Das Startchancen-Programm lebt von einem kohärenten Miteinander: Alle Abteilungen und Institutionen der Behörde für Schule und Berufsbildung (BSB,), die einen Beitrag zu seinen Zielen leisten können, tun dies in enger Abstimmung – von den Ämtern für Bildung und Verwaltung über das Landesinstitut für Lehrerbildung und Schulentwicklung (LI) bis zum Institut für Bildungsmonitoring und Qualitätsentwicklung (IfBQ) und dem Hamburger Institut für Berufliche Bildung (HIBB).
Im Amt für Bildung zählen dazu insbesondere die Schulaufsichten, das Ganztagsreferat, die Abteilung Grundsatz, Gestaltung und Unterrichtsentwicklung und die Abteilung Inklusion mit der Schulsozialarbeit und der Beratungsstelle Gewaltprävention sowie die Schulentwicklungsplanung. Das Amt für Verwaltung unterstützt das Programm durch eine administrationsarme und zielgerichtete Mittelvergabe.

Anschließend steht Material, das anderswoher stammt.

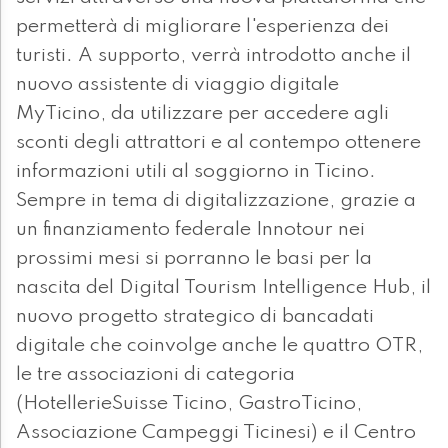
permetterà di migliorare l'esperienza dei
turisti. A supporto, verrà introdotto anche il
nuovo assistente di viaggio digitale
MyTicino, da utilizzare per accedere agli
sconti degli attrattori e al contempo ottenere
informazioni utili al soggiorno in Ticino.
Sempre in tema di digitalizzazione, grazie a
un finanziamento federale Innotour nei
prossimi mesi si porranno le basi per la
nascita del Digital Tourism Intelligence Hub, il
nuovo progetto strategico di bancadati
digitale che coinvolge anche le quattro OTR,
le tre associazioni di categoria
(HotellerieSuisse Ticino, GastroTicino,
Associazione Campeggi Ticinesi) e il Centro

Die Regionalen Bildungs- und Beratungszentren (ReBBZ) beraten und unterstützen die inklusiven Startchancen-Schulen. Bedarfsorientiert agieren die ReBBZ auch als Mittler zu anderen Institutionen, zum Beispiel zur Hamburger Kinder- und Jugendhilfe oder zu Akteuren aus dem klinischen Sektor.
Im LI wurde eigens ein Referat zur Schulentwicklung an den Schulen des Startchancen-Programms eingerichtet. Darüber hinaus unterstützen die Fachreferate für Sprachen, Mathematik, Gesellschaft und Informatik die Unterrichtsentwicklung. Eine enge Kooperation besteht außerdem mit den Arbeitsbereichen Organisations- und Personalentwicklung, Berufliche Bildung, Sonderpädagogik und individuelle Förderung wie auch der Beratungsstelle interkulturelle Erziehung innerhalb des Landesinstitutes.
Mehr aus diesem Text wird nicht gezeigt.